Stored entries:
________________________
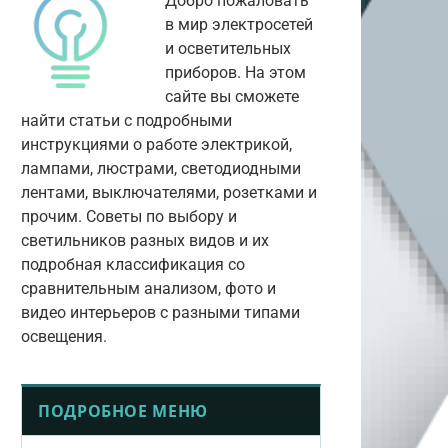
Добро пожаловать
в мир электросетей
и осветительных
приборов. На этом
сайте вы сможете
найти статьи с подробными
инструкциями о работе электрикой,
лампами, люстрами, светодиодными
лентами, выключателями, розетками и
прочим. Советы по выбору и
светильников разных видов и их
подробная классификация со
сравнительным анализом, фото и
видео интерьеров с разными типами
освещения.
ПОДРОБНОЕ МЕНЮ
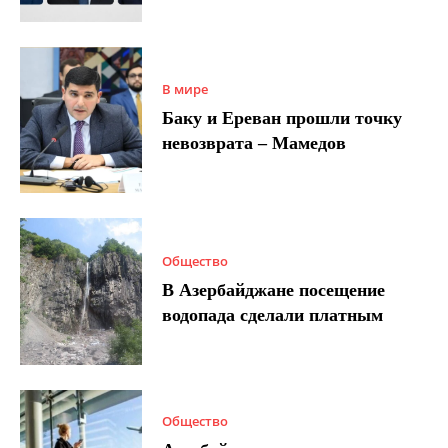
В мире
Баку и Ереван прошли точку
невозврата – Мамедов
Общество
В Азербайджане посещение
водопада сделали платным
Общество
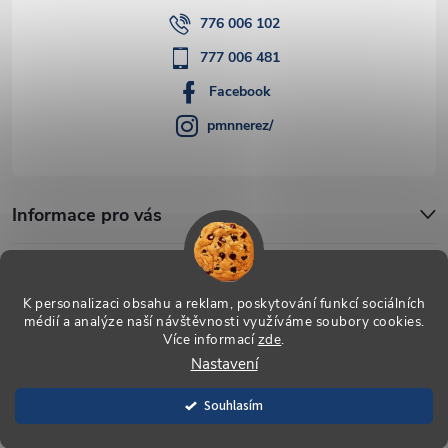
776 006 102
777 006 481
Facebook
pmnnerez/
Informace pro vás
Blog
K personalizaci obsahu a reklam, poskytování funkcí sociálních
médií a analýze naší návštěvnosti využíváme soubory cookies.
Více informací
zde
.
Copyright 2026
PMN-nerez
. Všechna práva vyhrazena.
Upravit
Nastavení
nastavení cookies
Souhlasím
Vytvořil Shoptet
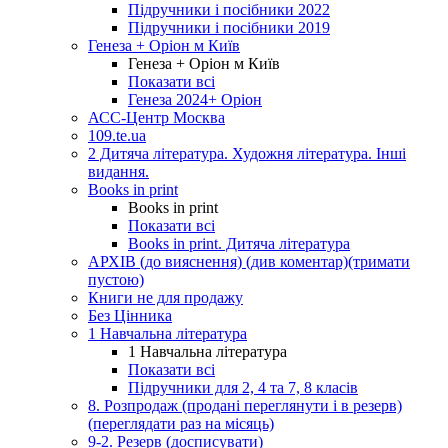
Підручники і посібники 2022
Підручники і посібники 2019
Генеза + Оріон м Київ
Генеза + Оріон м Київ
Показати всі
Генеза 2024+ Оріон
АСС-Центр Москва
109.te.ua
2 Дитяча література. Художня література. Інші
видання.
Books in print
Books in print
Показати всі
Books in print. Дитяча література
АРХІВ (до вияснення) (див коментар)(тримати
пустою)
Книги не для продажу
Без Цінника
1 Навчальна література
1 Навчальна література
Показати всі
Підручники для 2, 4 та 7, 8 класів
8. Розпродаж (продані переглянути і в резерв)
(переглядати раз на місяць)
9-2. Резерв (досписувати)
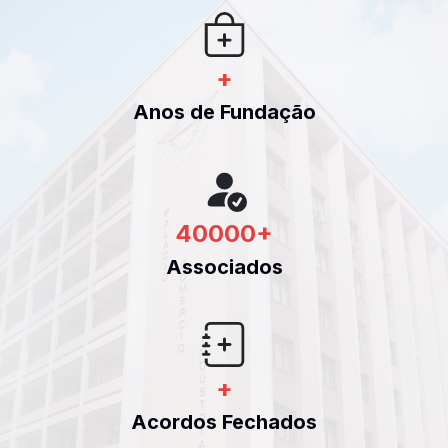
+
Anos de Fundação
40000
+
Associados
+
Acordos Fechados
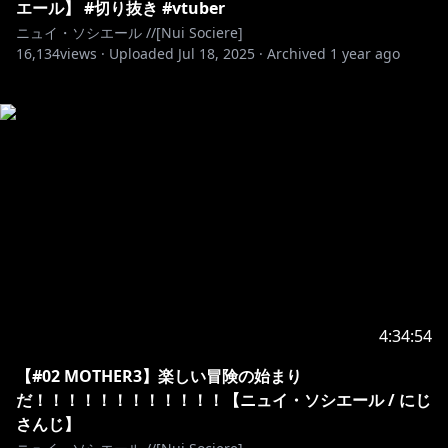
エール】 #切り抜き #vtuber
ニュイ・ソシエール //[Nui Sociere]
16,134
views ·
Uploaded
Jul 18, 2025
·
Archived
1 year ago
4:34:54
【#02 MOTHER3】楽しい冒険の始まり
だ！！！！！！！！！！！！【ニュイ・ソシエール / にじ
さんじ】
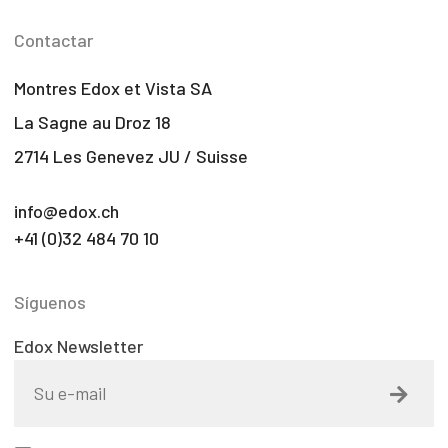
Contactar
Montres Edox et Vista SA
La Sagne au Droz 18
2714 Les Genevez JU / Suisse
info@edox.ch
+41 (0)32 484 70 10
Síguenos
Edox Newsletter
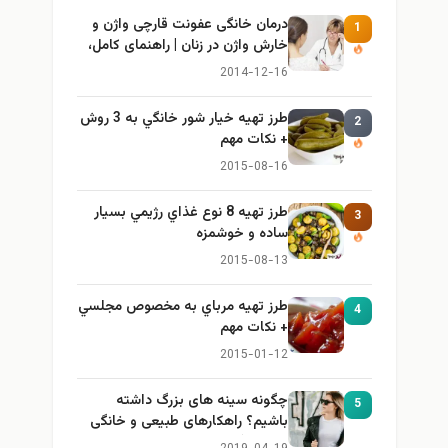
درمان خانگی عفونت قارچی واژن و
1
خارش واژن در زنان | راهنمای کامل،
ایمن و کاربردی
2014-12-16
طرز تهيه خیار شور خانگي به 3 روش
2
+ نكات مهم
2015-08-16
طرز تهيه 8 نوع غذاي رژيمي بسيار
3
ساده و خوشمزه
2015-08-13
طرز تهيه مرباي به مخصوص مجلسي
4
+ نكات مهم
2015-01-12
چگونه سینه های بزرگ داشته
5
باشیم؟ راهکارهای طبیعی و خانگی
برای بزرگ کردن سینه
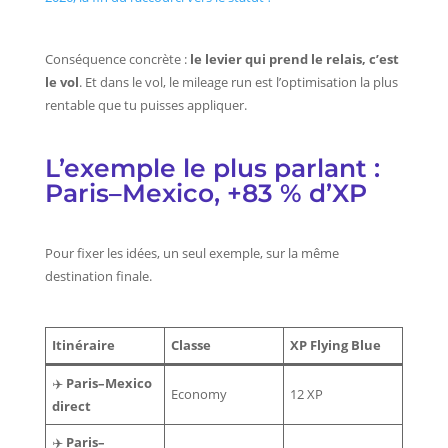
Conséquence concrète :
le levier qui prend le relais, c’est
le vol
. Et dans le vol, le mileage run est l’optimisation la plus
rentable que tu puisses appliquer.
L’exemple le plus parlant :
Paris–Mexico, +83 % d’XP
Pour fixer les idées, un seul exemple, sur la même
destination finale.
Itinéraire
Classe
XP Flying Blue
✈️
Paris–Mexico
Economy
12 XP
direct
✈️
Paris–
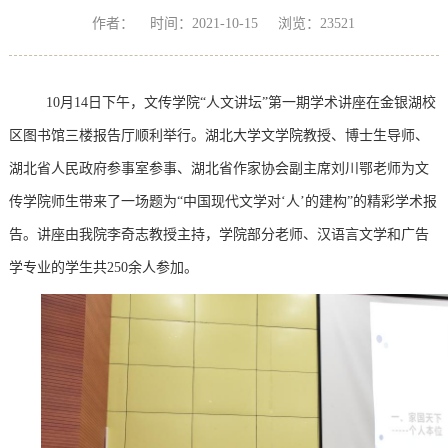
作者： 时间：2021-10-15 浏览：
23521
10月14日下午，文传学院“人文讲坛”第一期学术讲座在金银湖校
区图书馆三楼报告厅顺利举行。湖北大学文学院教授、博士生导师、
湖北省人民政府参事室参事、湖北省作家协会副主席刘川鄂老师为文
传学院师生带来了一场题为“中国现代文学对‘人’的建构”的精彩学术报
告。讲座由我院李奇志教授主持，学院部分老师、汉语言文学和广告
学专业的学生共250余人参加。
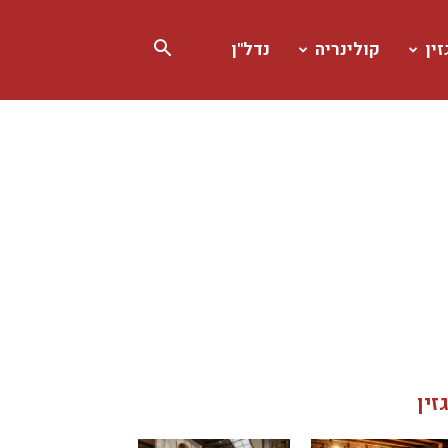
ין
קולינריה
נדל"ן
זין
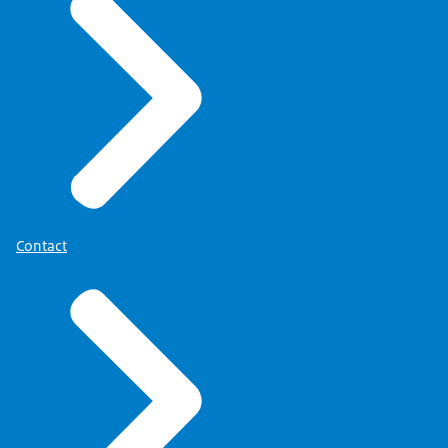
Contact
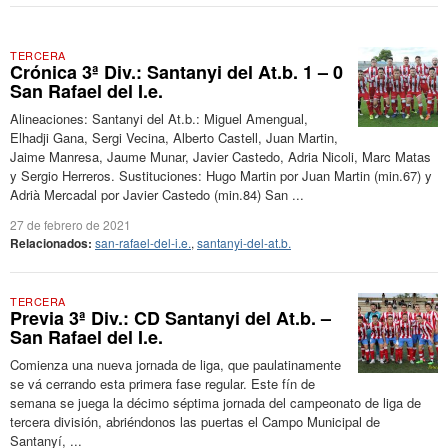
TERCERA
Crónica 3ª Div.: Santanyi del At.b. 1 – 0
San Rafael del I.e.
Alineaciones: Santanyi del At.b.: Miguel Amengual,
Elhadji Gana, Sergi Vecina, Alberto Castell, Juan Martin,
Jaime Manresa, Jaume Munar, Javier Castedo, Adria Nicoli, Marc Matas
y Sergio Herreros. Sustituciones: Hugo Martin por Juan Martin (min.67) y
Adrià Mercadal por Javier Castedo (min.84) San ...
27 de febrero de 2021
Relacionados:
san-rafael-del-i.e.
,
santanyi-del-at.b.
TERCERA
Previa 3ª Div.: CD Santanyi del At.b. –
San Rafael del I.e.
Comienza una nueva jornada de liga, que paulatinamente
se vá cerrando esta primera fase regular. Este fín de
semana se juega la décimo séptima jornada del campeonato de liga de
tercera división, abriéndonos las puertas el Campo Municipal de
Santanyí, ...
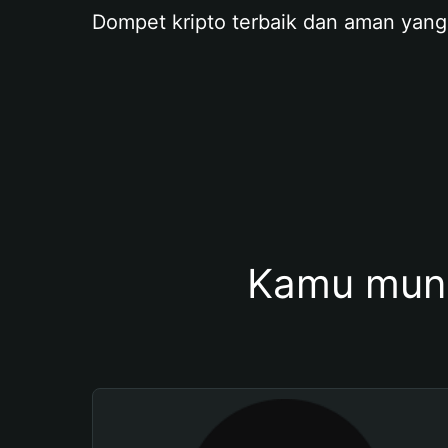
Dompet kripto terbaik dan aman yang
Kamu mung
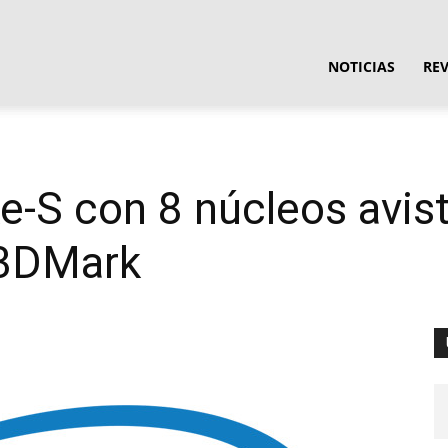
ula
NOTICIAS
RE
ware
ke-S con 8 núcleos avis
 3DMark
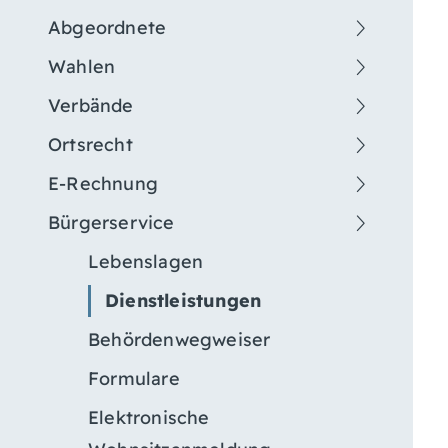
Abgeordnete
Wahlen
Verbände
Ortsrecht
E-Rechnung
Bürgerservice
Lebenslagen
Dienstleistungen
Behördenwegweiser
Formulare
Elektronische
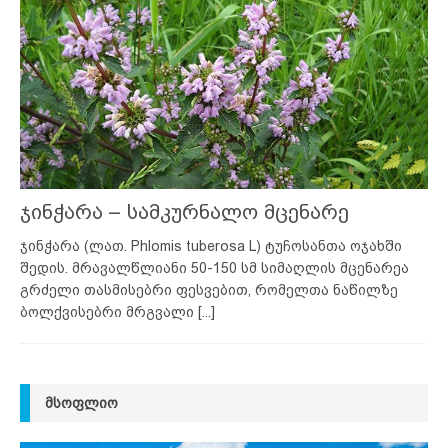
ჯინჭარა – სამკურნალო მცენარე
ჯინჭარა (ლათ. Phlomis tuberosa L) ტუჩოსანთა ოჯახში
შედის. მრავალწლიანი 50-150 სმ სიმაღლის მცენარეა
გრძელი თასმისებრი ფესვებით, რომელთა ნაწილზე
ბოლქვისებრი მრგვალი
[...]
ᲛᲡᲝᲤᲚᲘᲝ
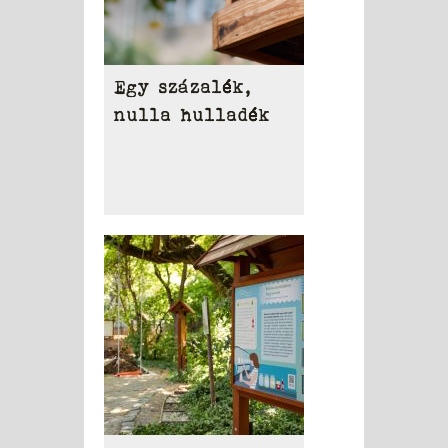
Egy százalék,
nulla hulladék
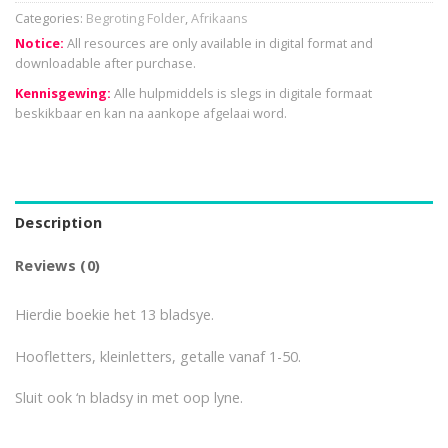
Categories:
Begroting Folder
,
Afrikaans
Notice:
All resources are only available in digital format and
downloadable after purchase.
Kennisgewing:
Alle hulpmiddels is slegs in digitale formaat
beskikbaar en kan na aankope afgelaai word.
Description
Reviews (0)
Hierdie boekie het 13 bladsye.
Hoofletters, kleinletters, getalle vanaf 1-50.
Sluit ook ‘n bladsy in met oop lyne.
________________________
- [Task objective] Copy out each line of the data that holds the string "exemple".

- [Final answer]
L’exemple le plus parlant :
Pour fixer les idées, un seul exemple, sur la même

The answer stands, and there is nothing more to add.